Körperübungen (Asanas) bringen unseren Körper in Gleichgewicht.
Atemübungen (Pranayama) zentrieren unseren Geist.
In der Meditation bekommen wir Zugang zu unserer Seele.
Im Selbststudium (Svadhyaya) erfahren wir mehr über uns selbst, über andere, über unser Wesen und über unsere Natur, unsere Aufgaben im Leben, und so weiter.

So kommen wir Stück für Stück näher an unseren Wesenskern heran und erleben uns immer mehr als eins mit uns selbst,
eins mit der Natur,
eins mit anderen,
und eins mit Höherem.


Voraussetzung für Einheit und Frieden in der Welt ist der Friede im Geist.
Der Friede im Geist kann aber nur entstehen, wenn wir uns bewusstmachen, dass alle Menschen wie Mitglieder ein und derselben Familie sind, trotz aller Unterschiede im Glauben, in den Ideologien in den politischen und wirtschaftlichen Systemen. Verglichen mit dem, was uns verbindet, sind diese Unterschiede nur Nebensächlichkeiten. (vgl. Dalai Lama, Ratschläge des Herzens, S. 118f)

Wenn man anfängt, Zusammenhänge in größerem Maßstab zu sehen, erkennt man, dass in der Natur alles zusammenhängt.

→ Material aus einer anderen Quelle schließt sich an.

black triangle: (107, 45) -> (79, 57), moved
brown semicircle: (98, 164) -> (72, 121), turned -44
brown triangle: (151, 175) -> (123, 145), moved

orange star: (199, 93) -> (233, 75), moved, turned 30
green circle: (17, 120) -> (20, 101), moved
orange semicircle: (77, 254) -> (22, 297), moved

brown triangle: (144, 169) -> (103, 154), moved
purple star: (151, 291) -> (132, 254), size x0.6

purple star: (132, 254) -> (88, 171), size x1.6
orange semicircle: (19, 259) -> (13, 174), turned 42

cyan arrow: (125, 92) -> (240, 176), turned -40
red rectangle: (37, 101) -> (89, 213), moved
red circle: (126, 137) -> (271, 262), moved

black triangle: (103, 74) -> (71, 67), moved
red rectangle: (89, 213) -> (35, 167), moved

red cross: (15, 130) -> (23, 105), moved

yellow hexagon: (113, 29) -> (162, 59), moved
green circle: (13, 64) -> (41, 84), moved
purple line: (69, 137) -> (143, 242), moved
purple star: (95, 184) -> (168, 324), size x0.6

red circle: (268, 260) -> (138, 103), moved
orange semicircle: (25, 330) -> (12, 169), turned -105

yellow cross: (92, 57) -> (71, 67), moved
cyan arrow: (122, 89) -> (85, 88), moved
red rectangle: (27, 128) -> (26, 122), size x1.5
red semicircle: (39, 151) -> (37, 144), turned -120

Jostein Gaarder sagt es in seinem Roman Sofies Welt mit diesen Worten:
„Wenn wir erkennen, dass alles aus Notwendigkeit geschieht, dann können wir ein intuitives Erkennen der Natur als Ganzheit erlangen. Wir können zu einem kristallklaren Erleben der Tatsache gebracht werden, dass alles zusammenhängt, ja, dass alles eins ist. Unser Ziel ist, alles, was existiert, in einem gesammelten Überblick zu erfassen. (Jostein Gaarder, Sofies Welt, S. 300)

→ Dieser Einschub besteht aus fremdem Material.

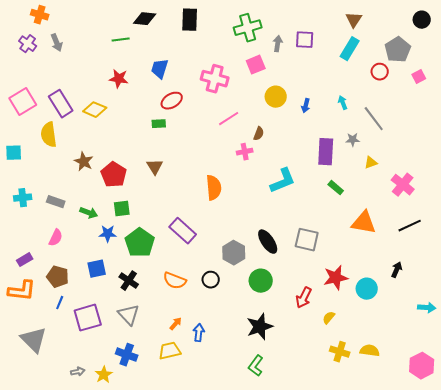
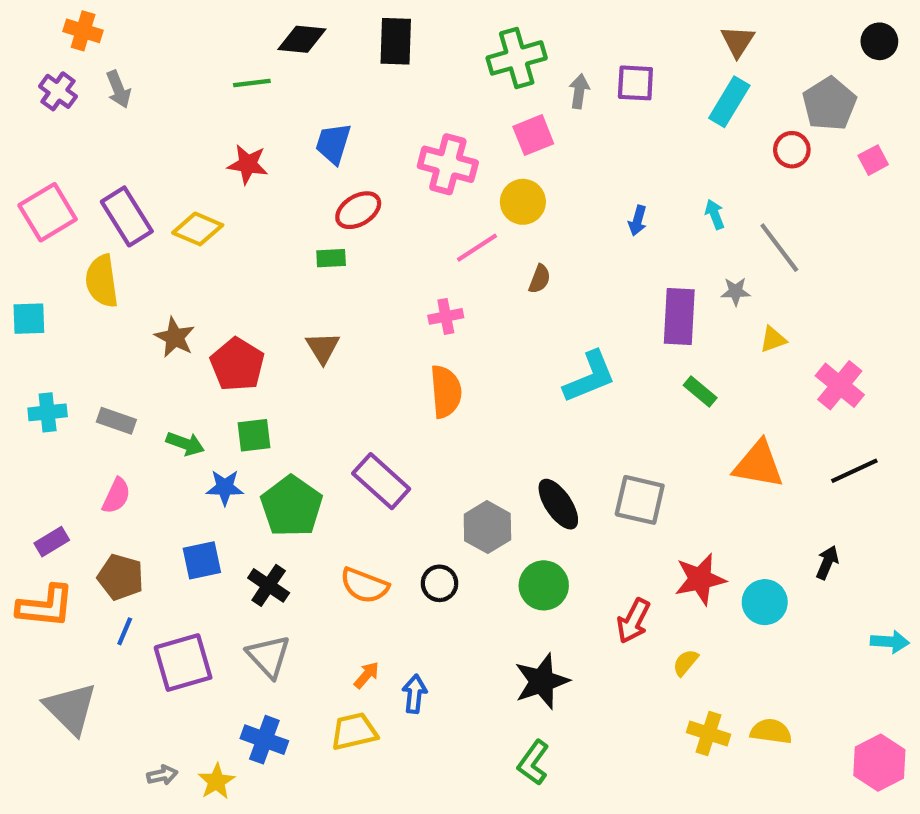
yellow circle: (276, 97) -> (523, 202), moved
pink cross: (245, 152) -> (446, 316), moved

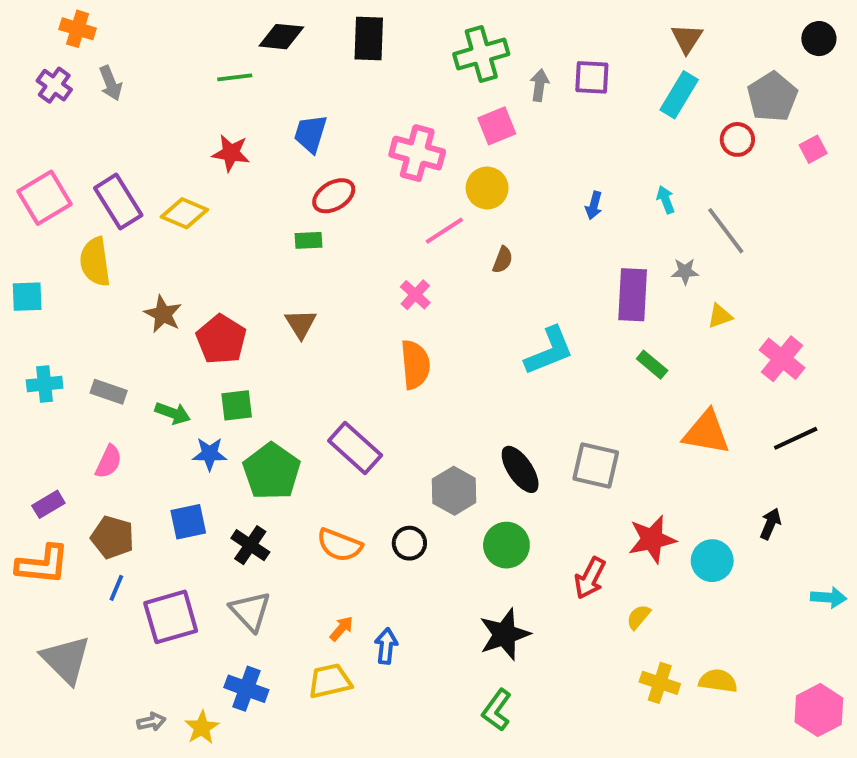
pink cross: (446, 316) -> (415, 295), turned -36

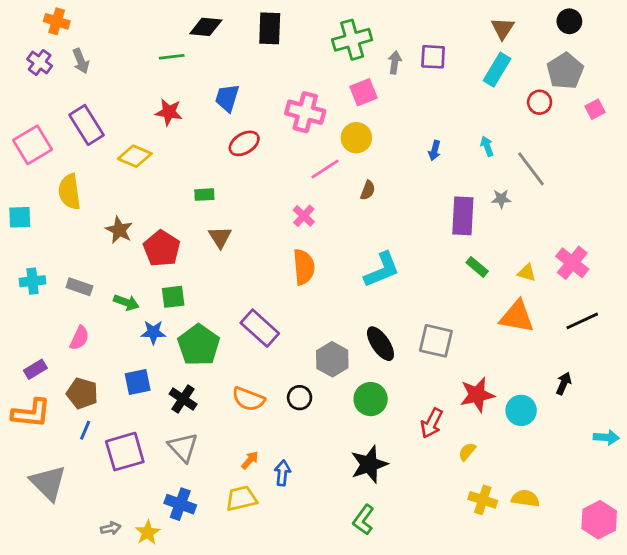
black circle: (819, 39) -> (569, 21), moved
purple rectangle: (118, 202) -> (87, 125), moved
green rectangle: (309, 240) -> (204, 195), moved
yellow triangle: (720, 316) -> (527, 273), moved, turned 36
cyan L-shape: (549, 351) -> (382, 270), moved

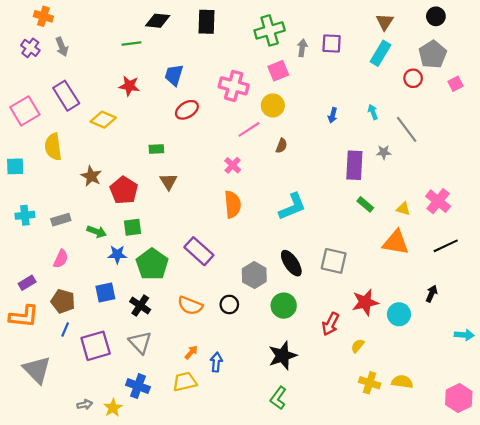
gray rectangle: (79, 287) -> (61, 220), turned -36

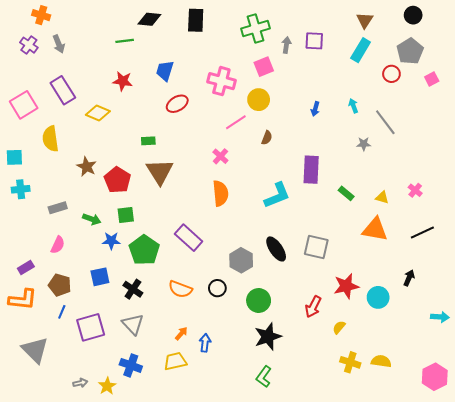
purple rectangle: (354, 165) -> (311, 170), moved
brown triangle: (168, 182) -> (160, 172), size x1.6
pink cross: (438, 201) -> (415, 190), size x0.6
cyan cross: (25, 215) -> (21, 189), moved
green circle: (284, 306) -> (259, 300), moved

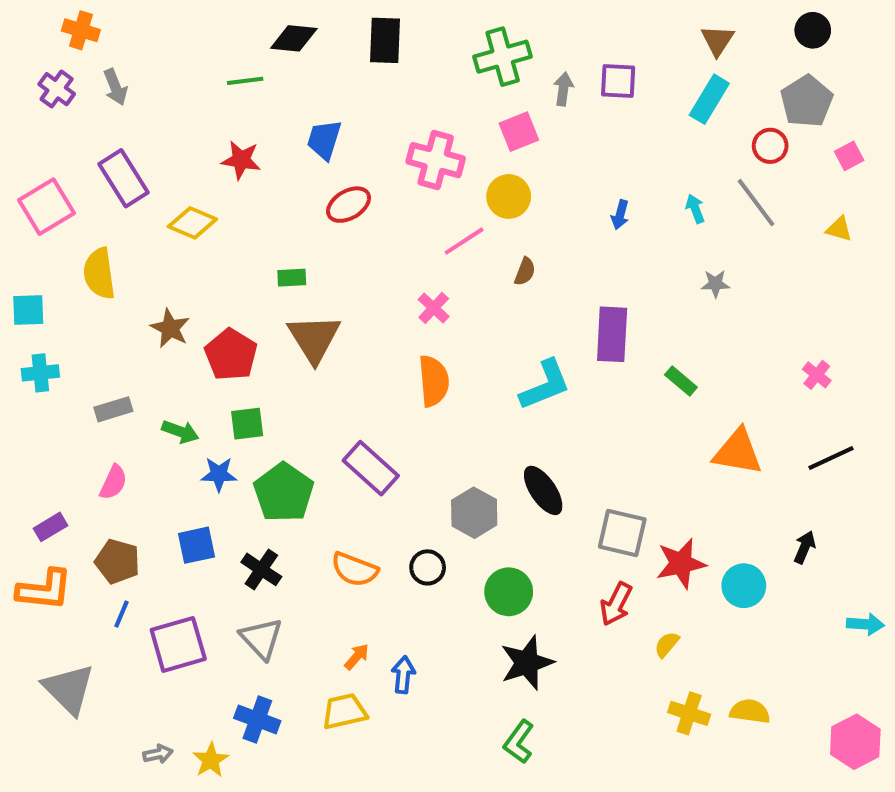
gray line: (385, 122) -> (756, 203), moved
yellow triangle: (382, 197) -> (839, 229), moved
gray square: (316, 247) -> (622, 533), moved

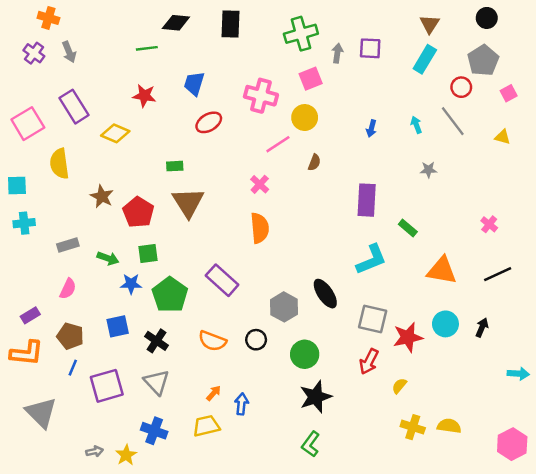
cyan L-shape: (545, 385) -> (371, 260), moved
cyan circle: (744, 586) -> (445, 324), moved

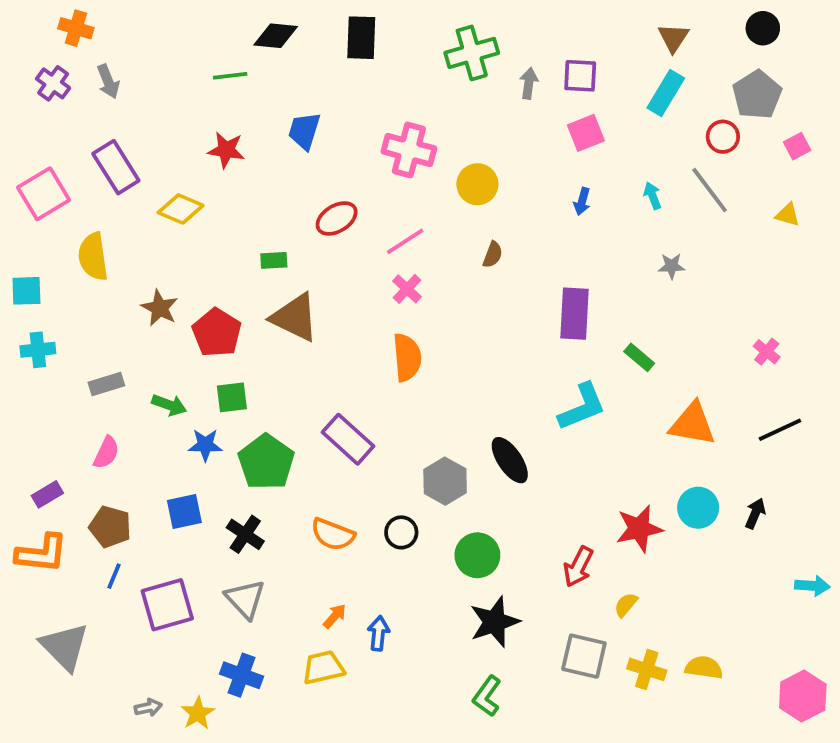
pink square: (311, 79) -> (586, 133), moved
red ellipse: (209, 122) -> (337, 218), moved
pink line: (278, 144) -> (405, 241), moved
brown triangle: (188, 202) -> (295, 317), turned -32
gray square: (373, 319) -> (584, 656), moved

Dass auch der Mensch Teil dieser Natur ist, besagt das Prinzip Ubuntu, nach dem ein Mensch erst durch einen anderen Menschen zum Menschen wird:

„Wenn ich ein kleines Stück Brot habe, dann ist es zu meinem Nutzen, wenn ich es mir dir teile. Weil keiner von uns allein auf diese Welt gekommen ist.
(…) Ich könnte ja gar nicht reden, so wie ich es hier tue, wenn ich es nicht von anderen Menschen gelernt hätte. Ich könnte nicht als menschliches Wesen exisitieren. Ich könnte nicht so denken, wenn ich es nicht von anderen Menschen gelernt hätte.
Ein Mensch zu sein lernte ich von anderen Menschen. Wir sind alle Teil dieses wunderbaren Netzwerks.“ (Desmond Tutu in Das Buch der Freude, S. 73)

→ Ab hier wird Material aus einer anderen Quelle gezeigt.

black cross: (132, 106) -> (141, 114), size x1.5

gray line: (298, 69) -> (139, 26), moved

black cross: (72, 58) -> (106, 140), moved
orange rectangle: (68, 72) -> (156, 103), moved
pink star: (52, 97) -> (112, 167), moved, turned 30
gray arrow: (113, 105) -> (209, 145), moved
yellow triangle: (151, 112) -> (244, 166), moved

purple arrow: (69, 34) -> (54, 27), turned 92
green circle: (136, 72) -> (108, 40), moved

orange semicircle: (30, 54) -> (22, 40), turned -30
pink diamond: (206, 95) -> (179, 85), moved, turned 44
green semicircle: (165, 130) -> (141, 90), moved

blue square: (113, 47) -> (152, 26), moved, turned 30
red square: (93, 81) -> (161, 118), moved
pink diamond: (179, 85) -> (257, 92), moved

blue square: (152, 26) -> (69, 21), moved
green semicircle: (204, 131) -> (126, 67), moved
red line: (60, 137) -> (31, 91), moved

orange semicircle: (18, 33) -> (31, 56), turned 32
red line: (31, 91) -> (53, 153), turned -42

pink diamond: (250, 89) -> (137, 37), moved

Dass wir alle Teil von etwas ganz Großem sind, steht (unter anderem) in der Bhagavad Gita:
„Wer in äußerster Ruhe, gereinigt von Begierden und Leidenschaften, beim Göttlichen verweilt, wer die Wahrheit des Atman kennt, ruht in der höchsten Glückseligkeit des Brahman. Da er ständig mit der Gottheit vereinigt ist, ist die Glückseligkeit dieses Yogis ewig. Auf diese Weise von Gott berührt, schaut dieser Yogi überall die Einheit und das wahre Selbst (die Gottheit), in jedem Geschöpf, in allem Erschaffenen.“ (Bhagavad Gita, Kapitel 6, Vers 27-29; Erläuterung von Jack Hawley)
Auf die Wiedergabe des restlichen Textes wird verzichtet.